Welcome on board and enjoy the marine setup.

I am new to marine set up too, many things to be learnt. Learning is fun and enjoy at one expense which we know it as hobby. The tank that I am using is 1ft GEX tank: rectangular in shape, the smallest size.

More important, you must have a passion in it so that you can enjoy the fun of learning.

----------


## cdckjn

Anything smaller than a 2ft tank, without proper equipment such as a skimmer and filtering equipment and lighting (for a FOWLR - Fish Only With Live Rock) is going to be problem. If you want corals, be prepared to have a chiller to cool the temperature down.

In this case, with only 2 simple corals (anemone and another torch? ) it is ok to be without chiller as the top of tank is not covered and water evaporates to cool temperature (although it is more like 30 degrees these days).

So if you really want to just keep it this way simple and low-tech, just sell away the maroon clown and perhaps buy 2 firefish (although they can really jump - so must cover your tank) - else buy some blue chromis - but not blue tang or nay tangs - they grow big very fast.
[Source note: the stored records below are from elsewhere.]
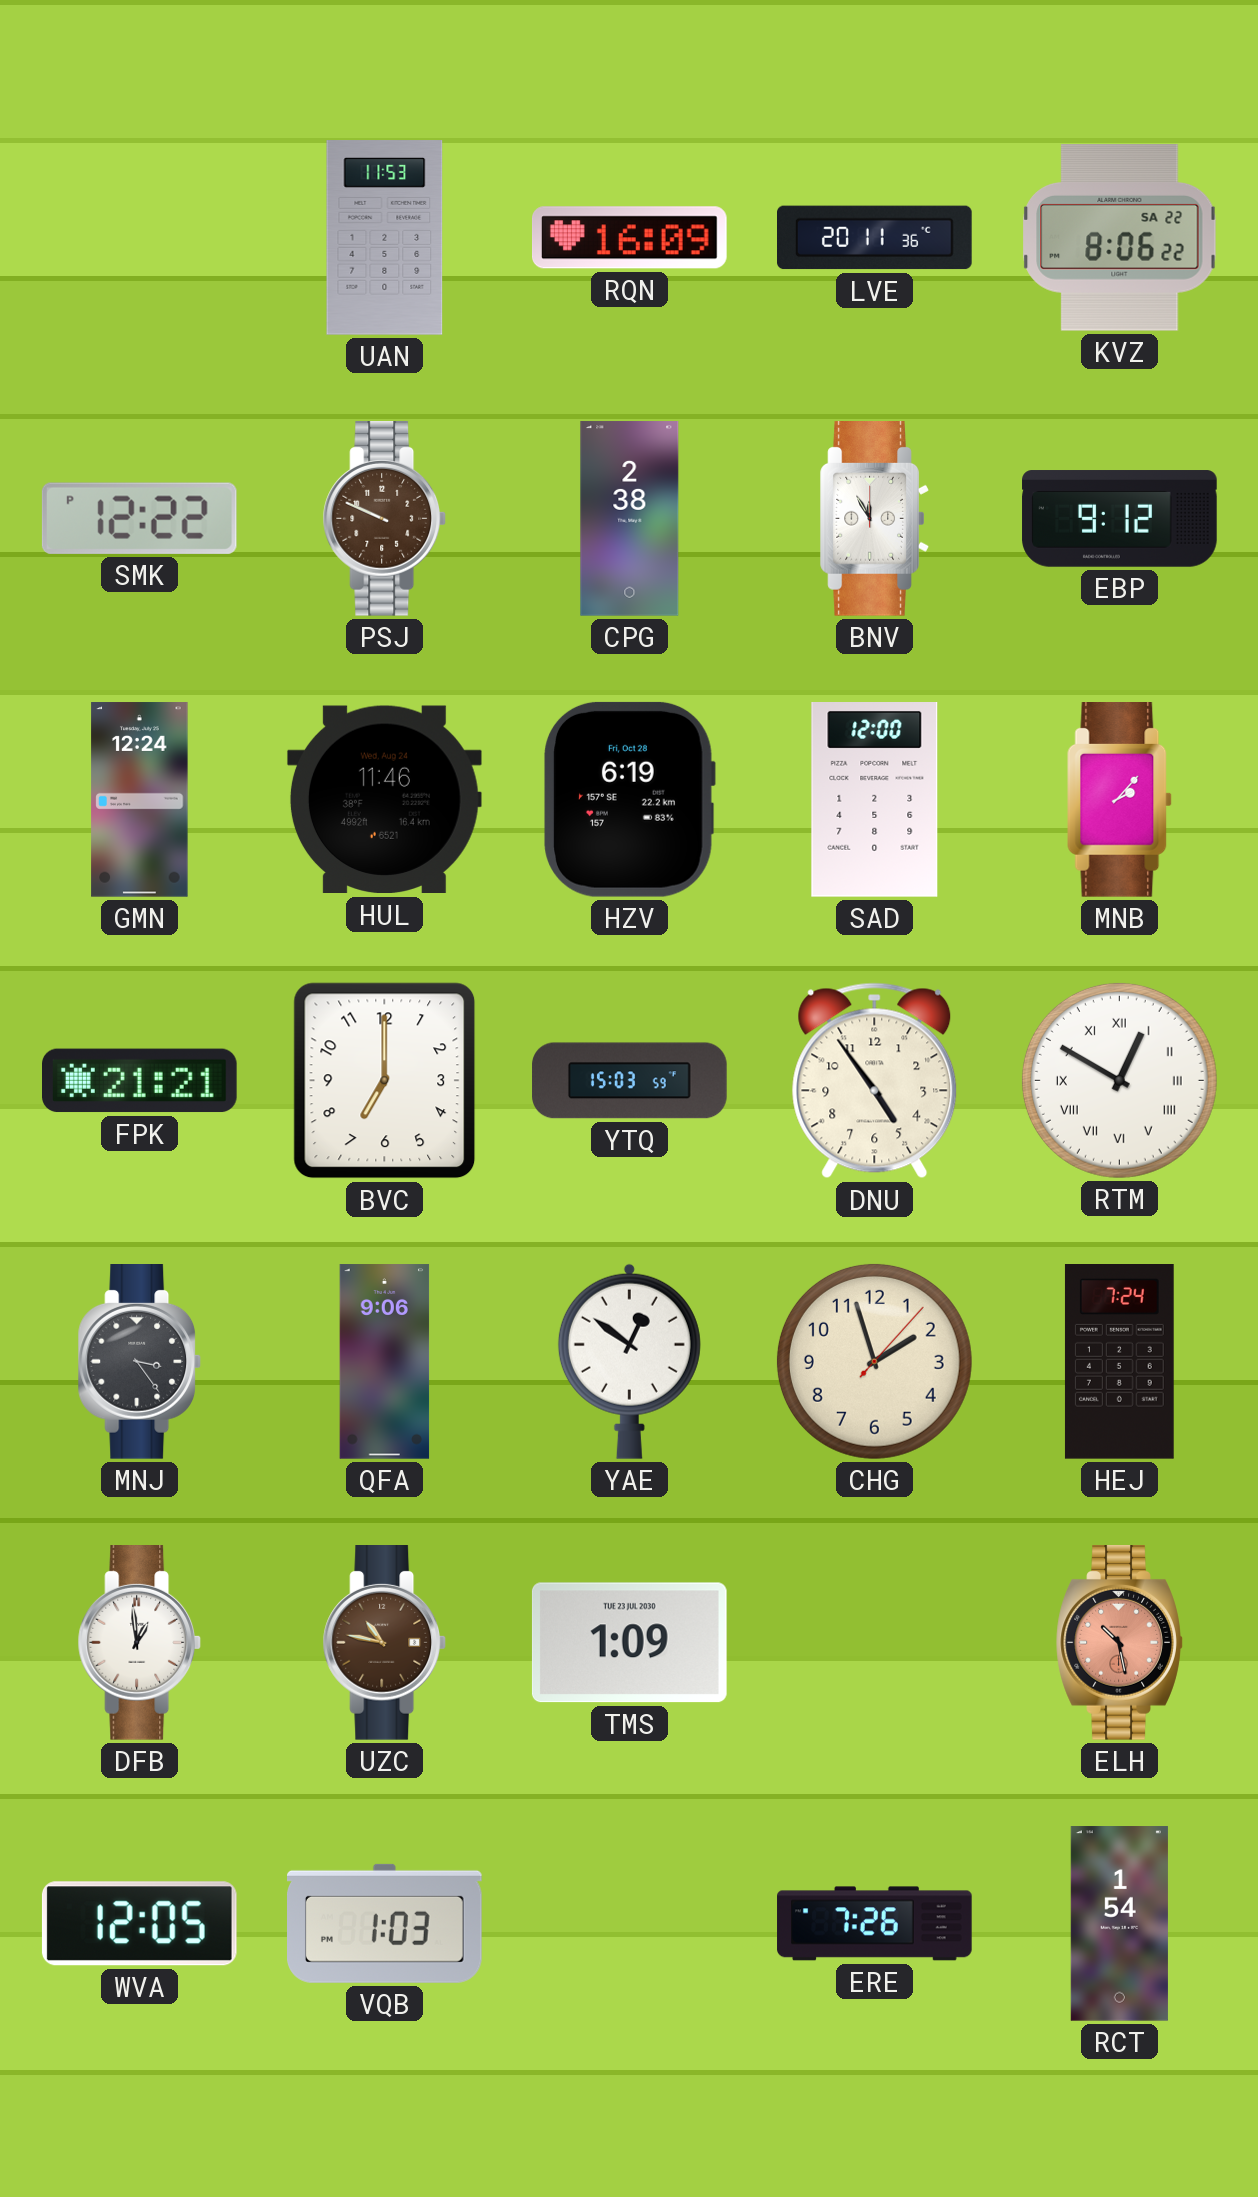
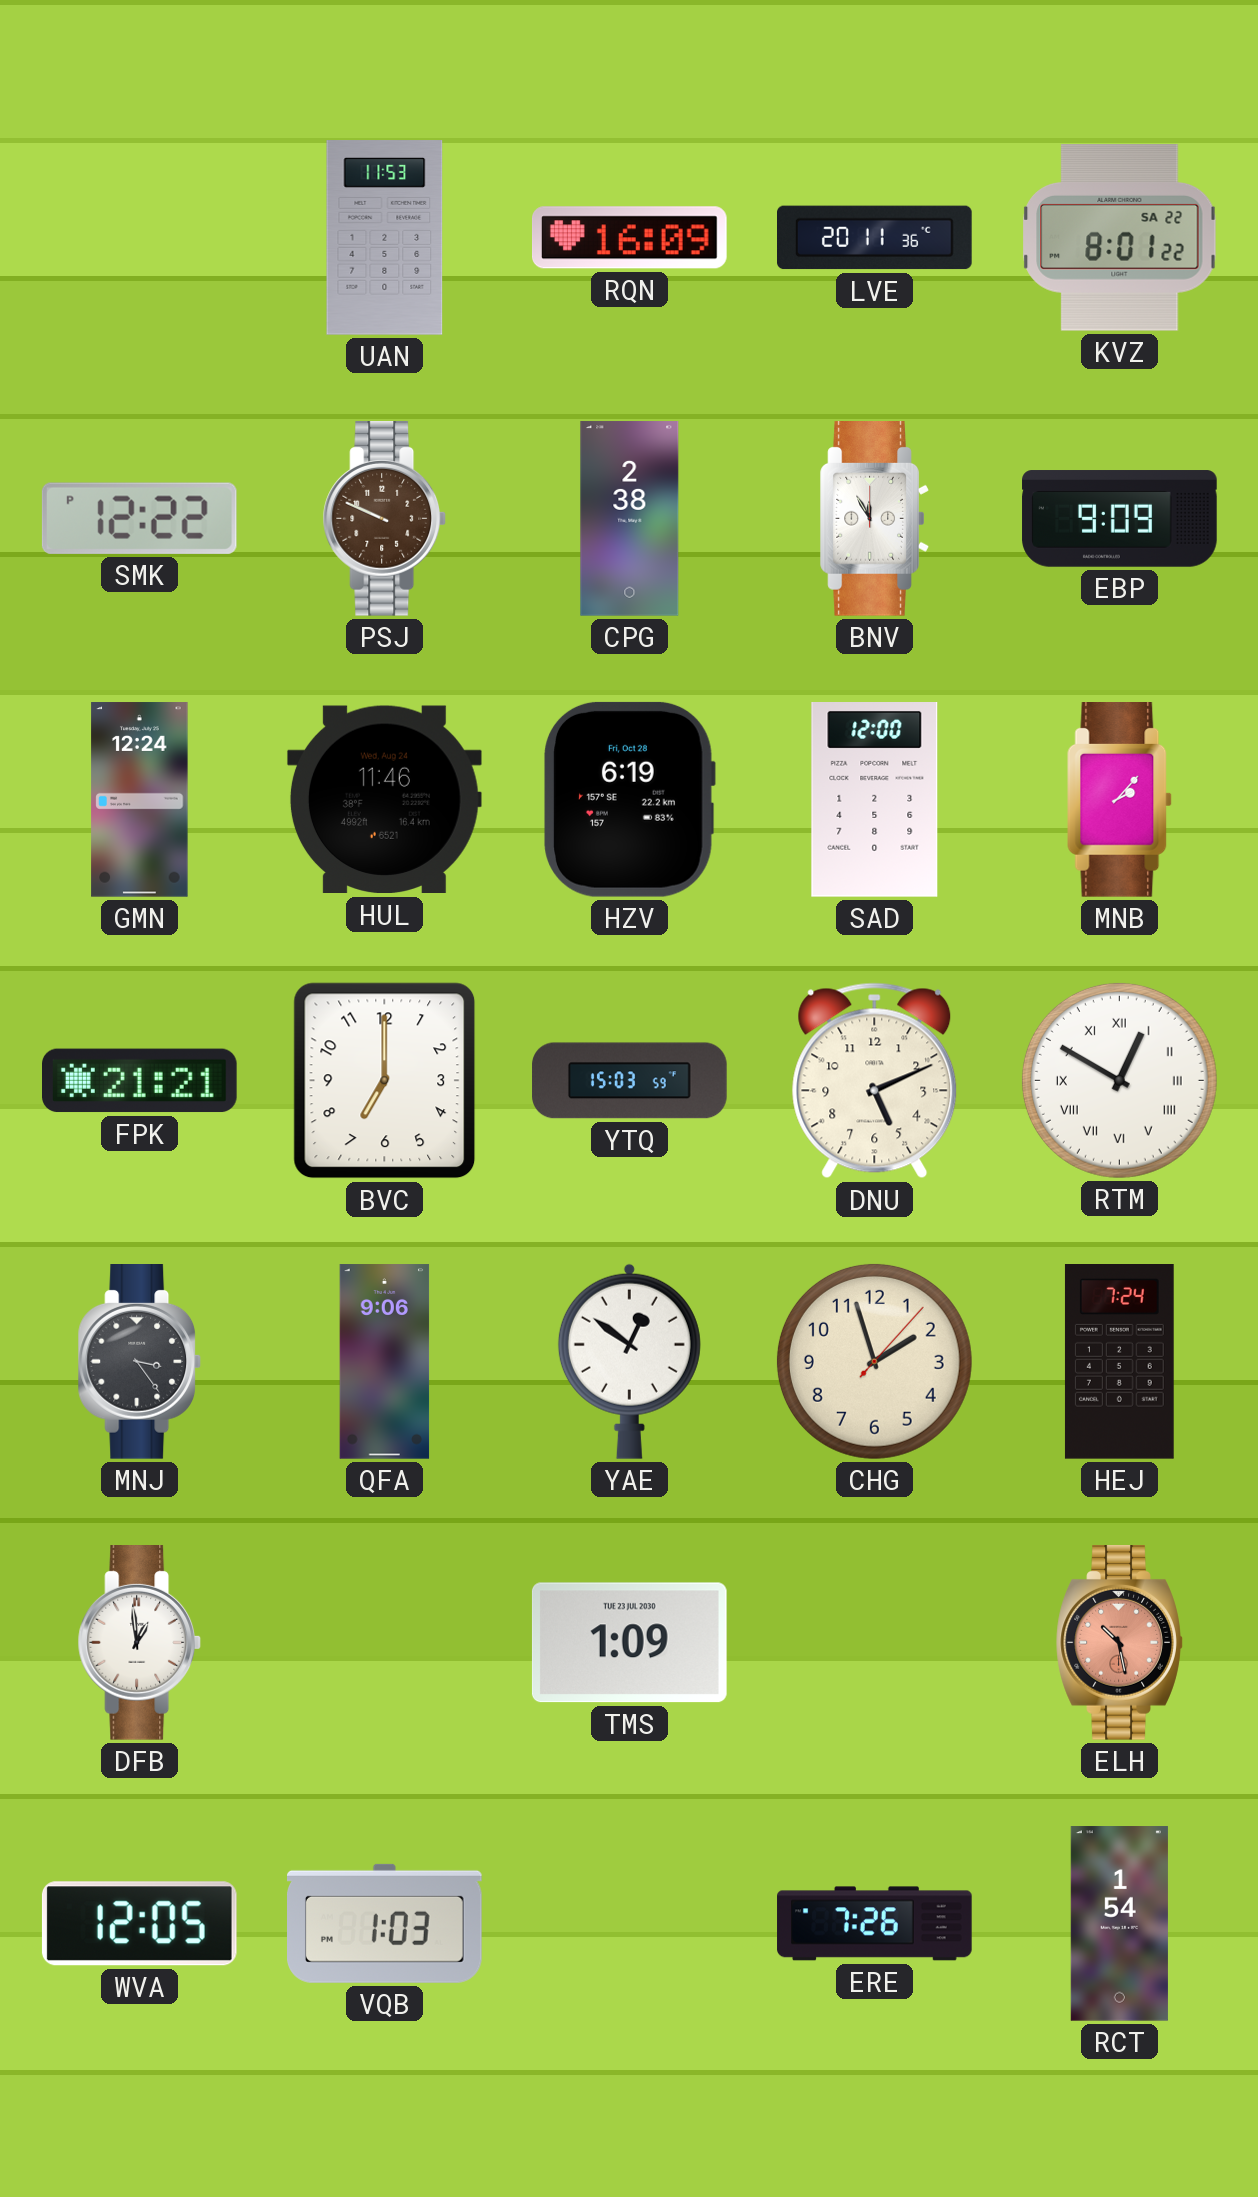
KVZ: 8:06 -> 8:01
EBP: 9:12 -> 9:09
DNU: 4:54 -> 5:11
UZC: 10:47 -> none
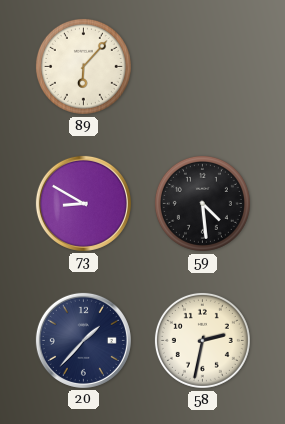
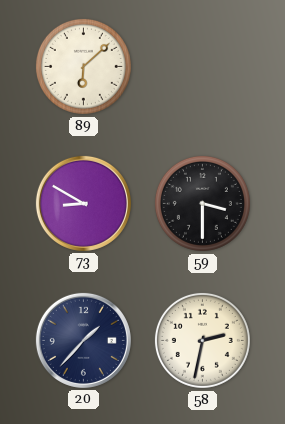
89: 6:07 -> 6:08
59: 4:29 -> 3:30
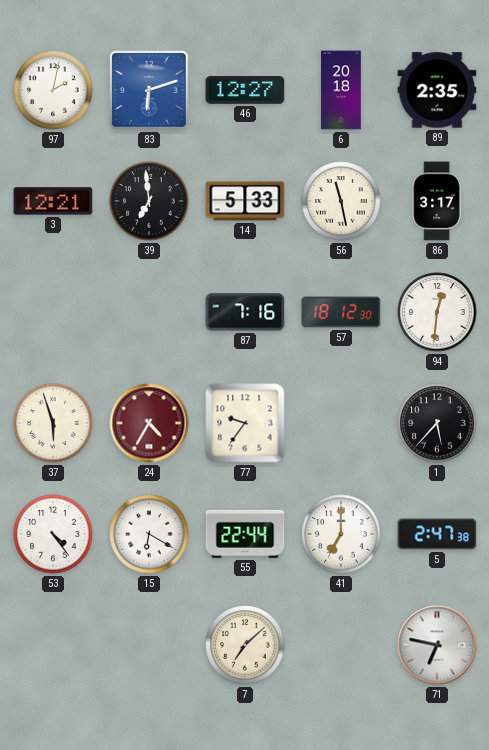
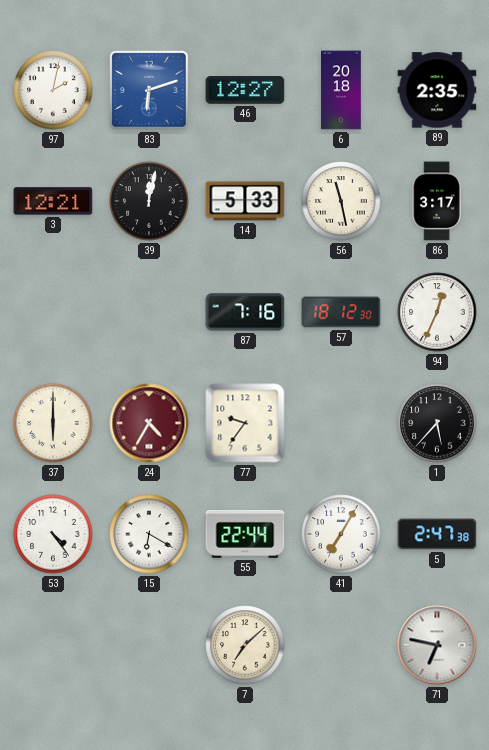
39: 6:59 -> 12:02
94: 12:31 -> 12:34
37: 5:57 -> 6:00
41: 7:00 -> 7:05
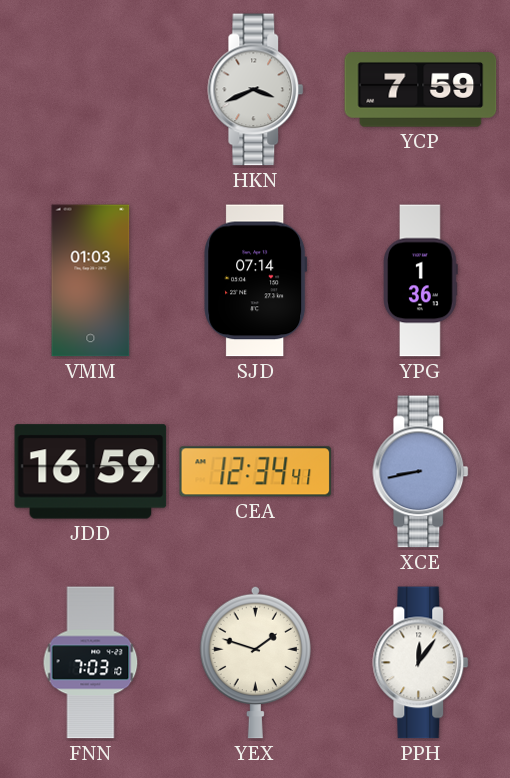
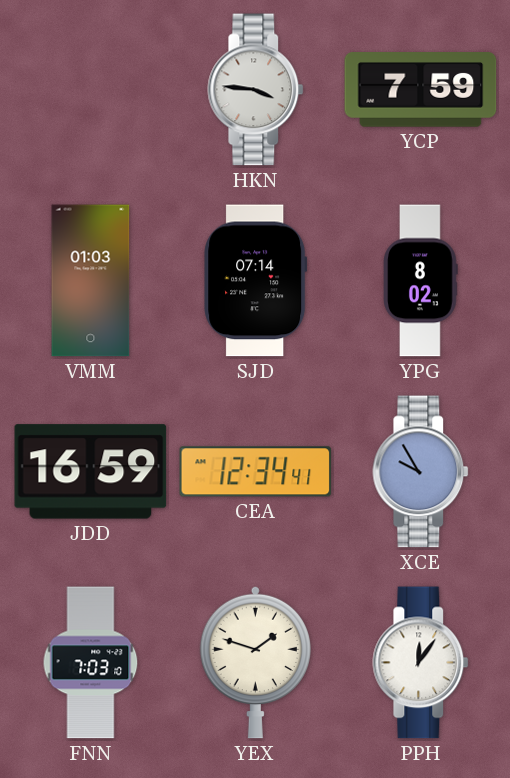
HKN: 3:41 -> 3:46
YPG: 1:36 -> 8:02
XCE: 8:43 -> 9:55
clown fish is consider a hardy fish for beginner.

----------


## blue33

For such small tank the best way is to change water, not much things needed to add beside lighting, pump and a fan to cool the water down. Sea water is cheap, just buy more and store it up with a pump, 10 litres cost only $1.50 from what i learnt from my friend. FOWLR tank is easy to keep than keeping corals.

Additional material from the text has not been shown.